Aos poucos, novos homens foram amealhados ao contingente do exército, que deu início a uma extenuante série de exercícios e preparação tática para a empreitada. O Rei informou os seus súditos quanto aos seus planos, apesar da reticência dos conselheiros em apoiá-lo.
A apreensão era crescente no reino. Certa noite, Elza expressou ao marido a sua grande preocupação de que algo acontecesse a ele. Mas Fraga demonstrou muita segurança e acalentou-a. De fato, os homens estavam bem preparados, e ele destacava-se dentre os guerreiros, pela sua bravura, sagacidade e fidelidade ao exército do Rei.
As batalhas começaram e, apesar de algumas baixas, o Rei acumulava a riqueza recém subjugada - pertences, metais e pedras preciosas -, assim como as fronteiras do reino iam gradualmente se expandindo. Tempos de guerra eram alternados com tempos de paz, mas os guerreiros estavam em constante exercício: dedicavam-se ora as batalhas, ora aos cuidados com o reparo e a preparação de novos ataques.

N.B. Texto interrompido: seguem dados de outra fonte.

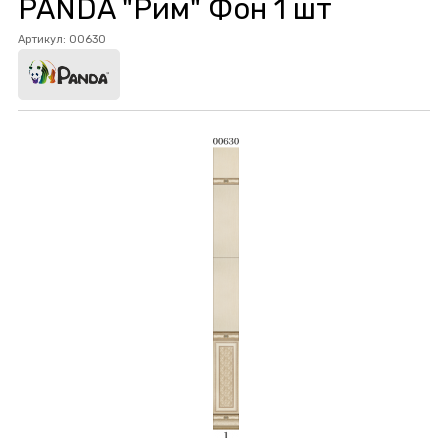
PANDA "Рим" Фон 1 шт
Артикул:
00630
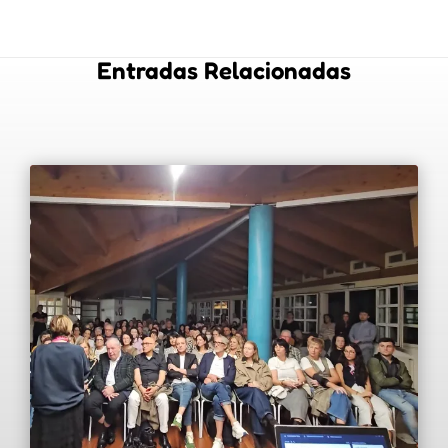
Entradas Relacionadas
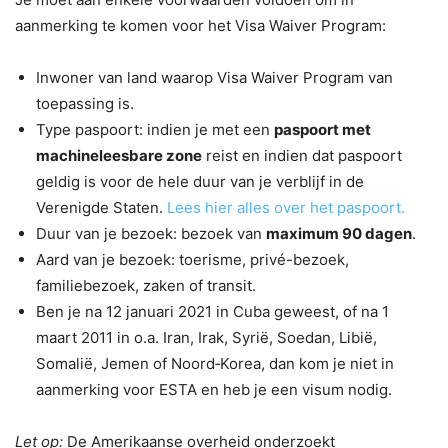
aanmerking te komen voor het Visa Waiver Program:
Inwoner van land waarop Visa Waiver Program van
toepassing is.
Type paspoort: indien je met een
paspoort met
machineleesbare zone
reist en indien dat paspoort
geldig is voor de hele duur van je verblijf in de
Verenigde Staten.
Lees hier alles over het paspoort.
Duur van je bezoek: bezoek van
maximum 90 dagen
.
Aard van je bezoek: toerisme, privé-bezoek,
familiebezoek, zaken of transit.
Ben je na 12 januari 2021 in Cuba geweest, of na 1
maart 2011 in o.a. Iran, Irak, Syrië, Soedan, Libië,
Somalië, Jemen of Noord‑Korea, dan kom je niet in
aanmerking voor ESTA en heb je een visum nodig.
Let op:
De Amerikaanse overheid onderzoekt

Após as conquistas, o Rei promovia grandes celebrações, às quais todo o reino era convidado, e invadiam noites adentro. Era sempre uma fartura de comida, de bebida, muita algazarra, pompa e exagero. Nessas festas o Rei aparecia imponente, geralmente alardeava sobre as riquezas conquistadas. O Rei atraia a atenção de algumas das damas do reino. Entretanto isso não surtia efeito para Elza, sempre exuberante, radiante com o retorno de seu amado após cada batalha. Elza e Fraga dançavam com os seus corpos colados por horas a fio. (Isso deixava o Rei possesso).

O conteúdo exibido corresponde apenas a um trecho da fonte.